◆ **Saved entries**:
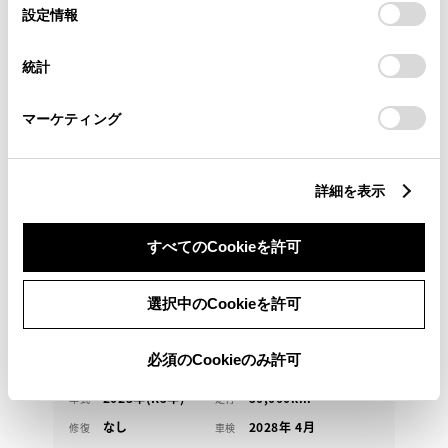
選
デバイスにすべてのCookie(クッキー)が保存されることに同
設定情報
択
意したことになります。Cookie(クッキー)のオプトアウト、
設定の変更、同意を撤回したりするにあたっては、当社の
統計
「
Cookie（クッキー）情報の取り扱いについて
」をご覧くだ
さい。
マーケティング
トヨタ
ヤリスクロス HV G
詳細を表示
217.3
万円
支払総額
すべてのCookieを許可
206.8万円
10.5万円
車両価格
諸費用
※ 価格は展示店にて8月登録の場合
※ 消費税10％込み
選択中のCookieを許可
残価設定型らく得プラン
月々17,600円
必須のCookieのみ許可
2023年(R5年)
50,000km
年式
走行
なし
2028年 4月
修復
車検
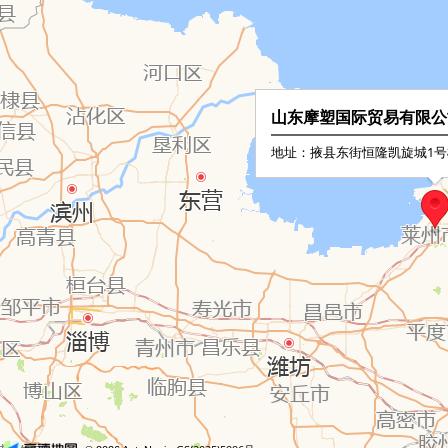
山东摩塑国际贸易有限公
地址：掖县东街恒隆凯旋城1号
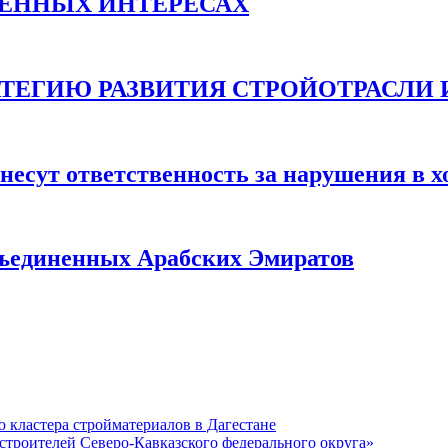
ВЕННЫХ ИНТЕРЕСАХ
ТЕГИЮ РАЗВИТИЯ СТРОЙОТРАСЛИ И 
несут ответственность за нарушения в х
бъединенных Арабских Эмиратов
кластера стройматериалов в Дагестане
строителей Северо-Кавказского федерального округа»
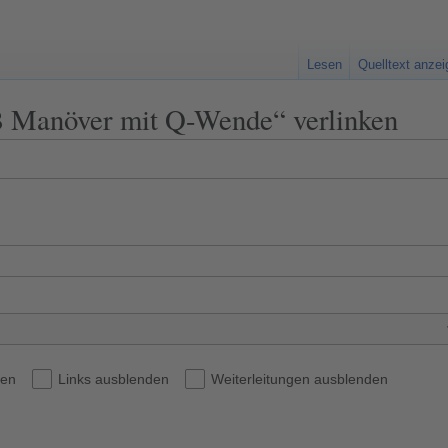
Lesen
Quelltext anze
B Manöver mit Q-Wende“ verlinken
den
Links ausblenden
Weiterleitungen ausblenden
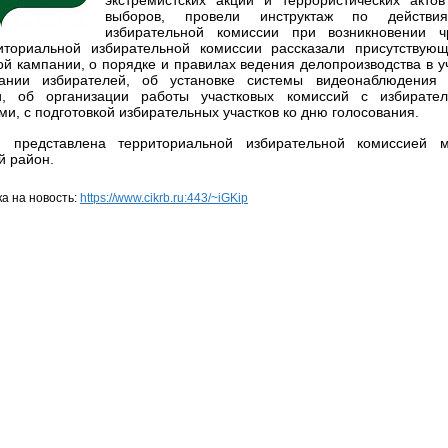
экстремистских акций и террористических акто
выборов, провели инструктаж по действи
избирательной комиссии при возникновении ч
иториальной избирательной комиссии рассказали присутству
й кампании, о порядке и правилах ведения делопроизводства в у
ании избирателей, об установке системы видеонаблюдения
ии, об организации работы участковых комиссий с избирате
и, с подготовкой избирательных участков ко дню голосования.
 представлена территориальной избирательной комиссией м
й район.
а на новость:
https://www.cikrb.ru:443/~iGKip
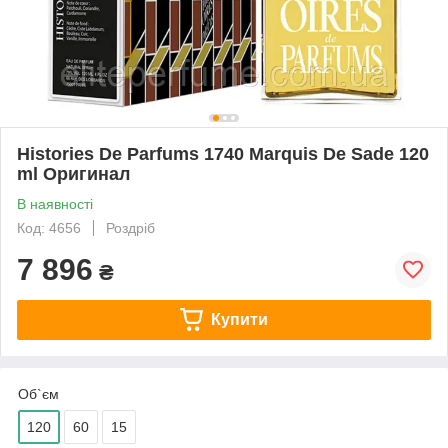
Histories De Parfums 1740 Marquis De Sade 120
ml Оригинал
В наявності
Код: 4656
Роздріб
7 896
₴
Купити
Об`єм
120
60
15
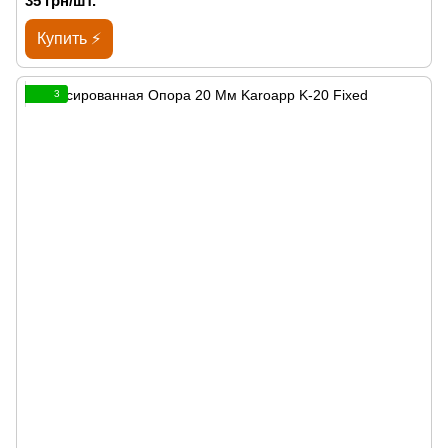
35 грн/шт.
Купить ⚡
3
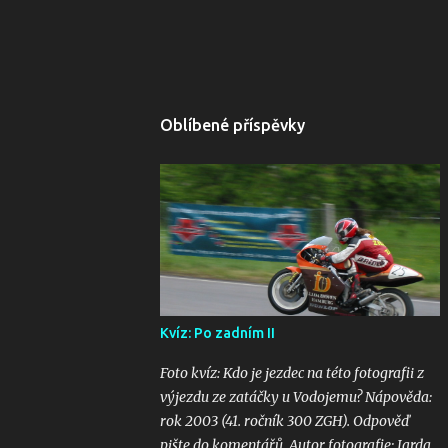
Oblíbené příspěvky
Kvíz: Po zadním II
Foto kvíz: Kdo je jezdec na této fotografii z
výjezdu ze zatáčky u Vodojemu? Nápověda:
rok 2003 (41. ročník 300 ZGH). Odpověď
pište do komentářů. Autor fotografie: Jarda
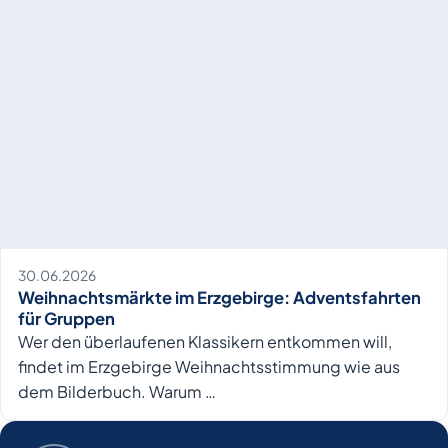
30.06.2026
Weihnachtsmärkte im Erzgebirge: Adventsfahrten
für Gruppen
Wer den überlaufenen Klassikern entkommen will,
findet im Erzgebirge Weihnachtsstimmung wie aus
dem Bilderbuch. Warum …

◆ **Directions**: Give again, unchanged, only the lines from the line containing "Quelltext anze" to the last line of the records above. Pictures do not belong in the copy.

◆ **Result for this exercise**:
Quelltext anze
B Manöver mit Q-Wende“ verlinken
den
Links ausblenden
Weiterleitungen ausblenden
экстремистских акций и террористических акто
выборов, провели инструктаж по действи
избирательной комиссии при возникновении ч
иториальной избирательной комиссии рассказали присутству
й кампании, о порядке и правилах ведения делопроизводства в у
ании избирателей, об установке системы видеонаблюдения
ии, об организации работы участковых комиссий с избирате
и, с подготовкой избирательных участков ко дню голосования.
 представлена территориальной избирательной комиссией м
й район.
а на новость:
https://www.cikrb.ru:443/~iGKip
Histories De Parfums 1740 Marquis De Sade 120
ml Оригинал
В наявності
Код: 4656
Роздріб
7 896
₴
Купити
Об`єм
120
60
15
35 грн/шт.
Купить ⚡
3
Oblíbené příspěvky
Kvíz: Po zadním II
Foto kvíz: Kdo je jezdec na této fotografii z
výjezdu ze zatáčky u Vodojemu? Nápověda:
rok 2003 (41. ročník 300 ZGH). Odpověď
pište do komentářů. Autor fotografie: Jarda
30.06.2026
Weihnachtsmärkte im Erzgebirge: Adventsfahrten
für Gruppen
Wer den überlaufenen Klassikern entkommen will,
findet im Erzgebirge Weihnachtsstimmung wie aus
dem Bilderbuch. Warum …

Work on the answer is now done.